Everyone has a first love story which is unforgettable. I too had one, thanks to this beautiful poetry by Rumi, which enthrals me. The moment I read it that face suddenly appeared. I found myself standing on the same street, where I saw her the very first time. I was in 9th grade and she was in 8th grade. We both had the same weakness, Mathematics. Our tuition teacher used to give the same feedback to us i.e. Algebra, Integers, however we were both good in Trigonometry. It all started by solving one of the equation of algebra for her, which I still wonder how I solved it. Could be the power of love, I realized a new intensity in me, when she was around. That innocence, lovely smile and big vibrant eyes. Her eyes expressed it all. Left me bewildering, if that is for me or someone else, as many young boys like me were in queue, just for one look of hers. I simply couldn’t understand, was it love or just an infatuation.
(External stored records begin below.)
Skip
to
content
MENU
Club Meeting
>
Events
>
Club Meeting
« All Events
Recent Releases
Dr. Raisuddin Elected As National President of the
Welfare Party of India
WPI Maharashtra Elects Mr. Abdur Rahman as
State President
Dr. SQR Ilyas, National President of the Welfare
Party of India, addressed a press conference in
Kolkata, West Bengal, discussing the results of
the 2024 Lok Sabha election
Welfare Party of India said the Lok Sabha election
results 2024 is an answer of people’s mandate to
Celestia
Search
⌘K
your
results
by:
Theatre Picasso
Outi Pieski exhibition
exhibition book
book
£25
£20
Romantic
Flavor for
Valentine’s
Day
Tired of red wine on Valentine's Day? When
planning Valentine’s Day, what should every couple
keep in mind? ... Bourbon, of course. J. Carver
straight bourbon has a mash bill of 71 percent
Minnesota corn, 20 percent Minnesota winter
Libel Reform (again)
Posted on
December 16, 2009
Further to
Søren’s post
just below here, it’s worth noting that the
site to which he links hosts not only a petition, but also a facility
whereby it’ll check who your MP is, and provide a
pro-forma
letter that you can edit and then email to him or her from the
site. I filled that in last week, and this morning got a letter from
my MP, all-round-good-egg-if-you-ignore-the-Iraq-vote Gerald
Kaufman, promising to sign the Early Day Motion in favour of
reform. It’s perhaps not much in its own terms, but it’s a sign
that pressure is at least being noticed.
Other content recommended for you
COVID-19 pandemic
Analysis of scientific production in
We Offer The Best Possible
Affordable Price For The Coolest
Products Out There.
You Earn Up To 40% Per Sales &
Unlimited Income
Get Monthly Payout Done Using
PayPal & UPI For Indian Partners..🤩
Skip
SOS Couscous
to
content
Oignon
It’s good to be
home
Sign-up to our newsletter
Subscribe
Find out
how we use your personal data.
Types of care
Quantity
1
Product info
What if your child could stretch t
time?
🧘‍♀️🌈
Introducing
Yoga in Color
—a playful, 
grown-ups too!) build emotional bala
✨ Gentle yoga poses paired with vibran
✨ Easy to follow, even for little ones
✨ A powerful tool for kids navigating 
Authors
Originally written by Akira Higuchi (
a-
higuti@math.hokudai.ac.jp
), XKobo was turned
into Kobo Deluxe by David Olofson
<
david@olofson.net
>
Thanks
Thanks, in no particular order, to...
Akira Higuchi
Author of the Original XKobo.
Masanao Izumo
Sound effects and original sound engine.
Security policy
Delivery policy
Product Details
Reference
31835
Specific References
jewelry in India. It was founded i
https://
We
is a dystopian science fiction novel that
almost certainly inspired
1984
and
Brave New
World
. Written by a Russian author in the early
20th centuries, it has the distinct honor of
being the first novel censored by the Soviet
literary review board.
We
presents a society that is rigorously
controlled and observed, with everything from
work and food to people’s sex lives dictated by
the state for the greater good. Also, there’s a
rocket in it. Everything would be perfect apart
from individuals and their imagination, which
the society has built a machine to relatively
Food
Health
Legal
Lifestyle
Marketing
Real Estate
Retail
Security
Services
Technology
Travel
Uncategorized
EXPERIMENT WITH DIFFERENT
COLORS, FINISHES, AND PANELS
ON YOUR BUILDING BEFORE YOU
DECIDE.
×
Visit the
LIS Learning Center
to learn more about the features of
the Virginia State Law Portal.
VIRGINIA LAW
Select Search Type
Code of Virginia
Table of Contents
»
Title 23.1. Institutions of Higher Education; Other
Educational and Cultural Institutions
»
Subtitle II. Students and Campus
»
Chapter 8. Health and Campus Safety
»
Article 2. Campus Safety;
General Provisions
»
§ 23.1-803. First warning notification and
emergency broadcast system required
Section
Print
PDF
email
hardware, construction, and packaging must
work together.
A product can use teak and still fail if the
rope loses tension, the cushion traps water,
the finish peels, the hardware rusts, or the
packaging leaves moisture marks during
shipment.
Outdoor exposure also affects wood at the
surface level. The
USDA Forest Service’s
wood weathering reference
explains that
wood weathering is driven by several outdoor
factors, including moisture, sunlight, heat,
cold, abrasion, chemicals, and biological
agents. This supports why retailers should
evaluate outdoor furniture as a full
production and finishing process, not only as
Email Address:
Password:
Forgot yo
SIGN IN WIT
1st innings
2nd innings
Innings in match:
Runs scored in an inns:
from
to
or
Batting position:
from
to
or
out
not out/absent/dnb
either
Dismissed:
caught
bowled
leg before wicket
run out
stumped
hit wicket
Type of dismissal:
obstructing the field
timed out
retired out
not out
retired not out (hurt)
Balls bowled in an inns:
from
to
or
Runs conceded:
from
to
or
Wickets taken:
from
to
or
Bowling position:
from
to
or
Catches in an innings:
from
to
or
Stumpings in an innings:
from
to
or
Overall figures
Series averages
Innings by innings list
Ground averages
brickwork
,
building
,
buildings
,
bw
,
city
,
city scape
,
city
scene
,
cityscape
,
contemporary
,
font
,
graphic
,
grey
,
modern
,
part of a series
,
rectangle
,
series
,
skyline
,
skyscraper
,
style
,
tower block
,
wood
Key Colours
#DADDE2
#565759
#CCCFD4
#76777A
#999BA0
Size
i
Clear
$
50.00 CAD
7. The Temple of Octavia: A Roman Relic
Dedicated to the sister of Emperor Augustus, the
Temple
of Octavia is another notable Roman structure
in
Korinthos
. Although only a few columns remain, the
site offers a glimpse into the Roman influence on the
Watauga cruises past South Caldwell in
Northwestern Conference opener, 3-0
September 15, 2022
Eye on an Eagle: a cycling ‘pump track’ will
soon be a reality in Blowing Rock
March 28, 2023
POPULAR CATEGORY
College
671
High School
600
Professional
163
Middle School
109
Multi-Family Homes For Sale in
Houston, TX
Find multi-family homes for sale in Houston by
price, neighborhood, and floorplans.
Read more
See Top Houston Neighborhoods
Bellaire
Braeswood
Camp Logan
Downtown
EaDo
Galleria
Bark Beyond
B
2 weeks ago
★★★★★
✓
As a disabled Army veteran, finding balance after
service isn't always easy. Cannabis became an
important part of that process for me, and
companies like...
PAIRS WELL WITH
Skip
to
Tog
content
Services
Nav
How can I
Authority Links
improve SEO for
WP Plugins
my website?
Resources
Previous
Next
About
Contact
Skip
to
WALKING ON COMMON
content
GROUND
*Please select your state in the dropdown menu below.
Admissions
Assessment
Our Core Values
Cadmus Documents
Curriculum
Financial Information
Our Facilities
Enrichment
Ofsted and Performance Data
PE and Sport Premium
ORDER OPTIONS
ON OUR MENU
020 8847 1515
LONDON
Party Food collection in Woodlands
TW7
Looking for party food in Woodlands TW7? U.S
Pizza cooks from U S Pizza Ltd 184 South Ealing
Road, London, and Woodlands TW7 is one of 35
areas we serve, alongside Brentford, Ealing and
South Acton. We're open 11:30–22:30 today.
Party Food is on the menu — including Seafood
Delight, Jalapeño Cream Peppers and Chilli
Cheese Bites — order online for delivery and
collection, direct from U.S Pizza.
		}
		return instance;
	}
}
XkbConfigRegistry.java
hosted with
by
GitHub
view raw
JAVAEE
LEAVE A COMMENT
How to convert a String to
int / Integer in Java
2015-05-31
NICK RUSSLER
But I couldn’t hear anything bad about her. If someone dared, I got into a fight with that person, though I was an introvert and never easily engaged in such activity. My inability to express my feelings to her caused desperateness in me and I had couple of more fights. The news spread like a wild fire, this boy and that girl, something was cooking between them. The whole world knew about a newly developed love story.
Only we two were unaware. Majnoon was fighting for Laila, and she could only stare. I wanted to tell those people come on, don’t make a controversy, I even hadn’t proposed her. But how could one stop whispering, the evilness of tongues and ears. It was like watching an old Hindi movie in which Zaalim Zamana (cruel society) tried to demotivates the lovers. And in the same fashion, she stopped coming to the tuition classes. Her best friend told me she was even not going along with her. Hitler Father had arrested her, for some days he stopped her going to school and later only school and back to home, no friends or relatives. I also came to know that Hitler was looking for me, he often marched to the street. A Pathan, six-foot-tall, broad shouldered, big eyes, glared at me. I remained inside the tea shop till the time he was around. I knew a single punch of his on my thin structured body, could send me easily to the next world. But I remained patient and watched movie “Dilwale Dulhania Le Jayenge”, to get the motivation. And it worked, with full determination, I wrote a letter to her, expressing my emotions in words and handed over to her friend.
I waited for her response, one day, a week, a month passed away but no response. I wrote another one and confirmed with her friend that she will deliver it. Still no response, three months have passed. For the first time in my life, I wept for a girl. I was confused because I saw that love in her eyes whenever we cross passed each other but no admittance from her side. All girls are like this, flirtatious was my thoughts about her. I stopped looking or reading her eyes. And never tried to speak with her neither did she. After a year, I passed my High School with 1st Grade, my joy was sky high, the same day I received a letter delivered to me by a street child. It was written by her dated one year back; the exact date I wrote the first to her. We met one day and she cleared all the confusions, how her best friend cheated her. I never got to know, why her friend never delivered the letters to me. Did she have a crush on me or what? I never got the answer, but our relationship did well.